Gestern Abend hat Fernando seine Frau vom Bahnhof Brescia abgeholt und ich lerne sie heute kennen. Eine ganz süsse, liebe Frau. Beim Abschied gibt sie mir noch Früchte mit. Die muss ich zwar mitschleppen, aber so gute und frische Früchte werde ich lange nicht mehr bekommen.
Praktisch alle Früchte und Gemüse, die Federico mir vorgesetzt hat, sind frisch aus seinem Garten. BIO, wie er betont. Das, was es in Geschäften unter Bio zu kaufen gebe, sei nicht bio, denn es werde zwar nicht gespritzt, dafür mischten sie irgendwelches Zeug unter die Erde. Er wisse das von Bekannten, die für den Biomarkt anbauen. Das sei ein Bschiss.
Federico hat eine Nachricht bekommen, dass die Strasse zum grossen Stausee hinauf geschlossen sei wegen eines Felssturzes. Vorgestern bin ich da noch gewandert und Federico ist durchgefahren! Zum Glück kam das ganze Zeug in der Nacht runter, denn heute ist Samstag, da wollen sicher einige Leute hinauffahren zum Wandern.
Nun bringt mich Federico nach Praso, wo wir uns verabschieden. Danke, Federico, für die guten Gespräche, das ausgezeichnete Essen und für die Fahrerei!
Noch ein Engel. Danke Federico!
Heute ist nur eine kurze Wanderung angesagt, eigentlich bis Bondo, aber weil es da nichts zum Übernachten gibt, gehe ich ein bisschen weiter nach Breguzzo. Das ist sowieso besser, denn die Route von morgen führt hier in der Nähe durch, sodass die morgige Wanderung leicht kürzer wird. Das kann nicht schaden, denn sie soll gut 6 Stunden dauern und führt wieder über einen Pass.
In meinem Büchlein steht, da die heutige Wanderung ja nur kurz sei, habe man dafür Zeit, auf dem Weg ein paar Sachen anzuschauen: eine Festung, Kirchen und einen österreichischen Friedhof aus dem grossen Krieg (1. Weltkrieg)
Die Festung streiche ich gleich aus dem Programm, denn ich sehe unterwegs einen Anschlag mit den Öffnungszeiten: Juli und August und im Sept die ersten beiden Wochenenden. Wie so oft in Italien sind die Sehenswürdigkeiten nur während der Ferienzeit der Italiener geöffnet, was natürlich ein Witz ist, denn jeder Tourist, der es richten kann, geht eben genau nicht in den Schulferien irgendwohin. Ich hatte erwartet, dass es hier im Norden nicht so sein würde, mit den Österreichern und Schweizern als Nachbarn, da ja gerade die Schweizer Ende September und im Oktober Ferien haben.

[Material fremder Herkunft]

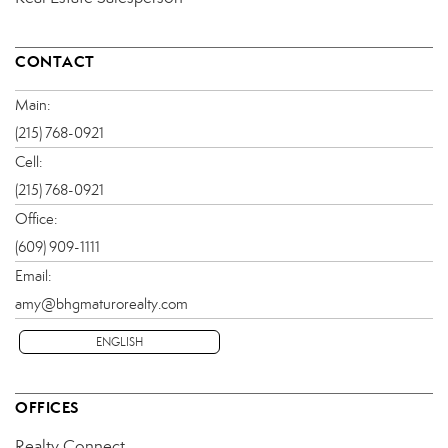
CONTACT
Main:
(215) 768-0921
Cell:
(215) 768-0921
Office:
(609) 909-1111
Email:
amy@bhgmaturorealty.com
ENGLISH
OFFICES
Realty Connect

Ich glaube der Tourismus in Italien könnte einen gewaltigen Schub bekommen, wenn alles mindestens das ganze Sommerhalbjahr geöffnet wäre. Ich war mal Ende Mai/Anfang Juni in den Sibillini und Ascoli Picena unterwegs und hatte gedacht, da sei es ein Leichtes, Schlafmöglichkeiten zu finden, da noch nicht Hochsaison sei. Weit gefehlt, es war extrem schwierig, da alles geschlossen war! Wenn man immer zu hat, muss man zwar nicht viel arbeiten, aber man verdient halt auch nichts….
Mit den Kirchen klappt’s auch nur zum Teil, da die einen auch geschlossen sind, etwas, was ich mir von Italien nicht gewöhnt bin.
Der Weg ist einfach, aber was jetzt wieder dazukommt ist der Verkehrslärm. Im Daonetal war’s sooo ruhig und hier dringt der endlose Lärm hinauf in die Höhe, wo ich laufe.
Später geht es ins Tal hinunter und ich laufe lange einer Mauer entlang, wo sich viele Eidechsen sonnen. Ständig raschelt es neben mir, wenn sie im Laub oder in Mauerritzen verschwinden.
Auf der anderen Talseite führt der Weg an einem See entlang, bis ich dann Ende Bondo zu dem österreichischen Militärfriedhof komme. Er fällt grad auf, ist ein bisschen pompös, aber es berührt halt schon, wenn man bedenkt, wieviele Menschen in diesem sinnlosen Krieg gelitten haben und gestorben sind. Immer reden wir davon, dass wir aus der Geschichte lernen, aber immer noch wiederholt sich alles, wieder und wieder…
Dann wandere ich Richtung Breguzzo und weil ich nicht an der Hauptstrasse laufen will, mache ich einen kleinen Umweg. Und das ist die Überraschung des Tages: ich komme durch eine kleine, wunderschöne Schlucht mit einem rauschenden Bach und Brücken und Stegen!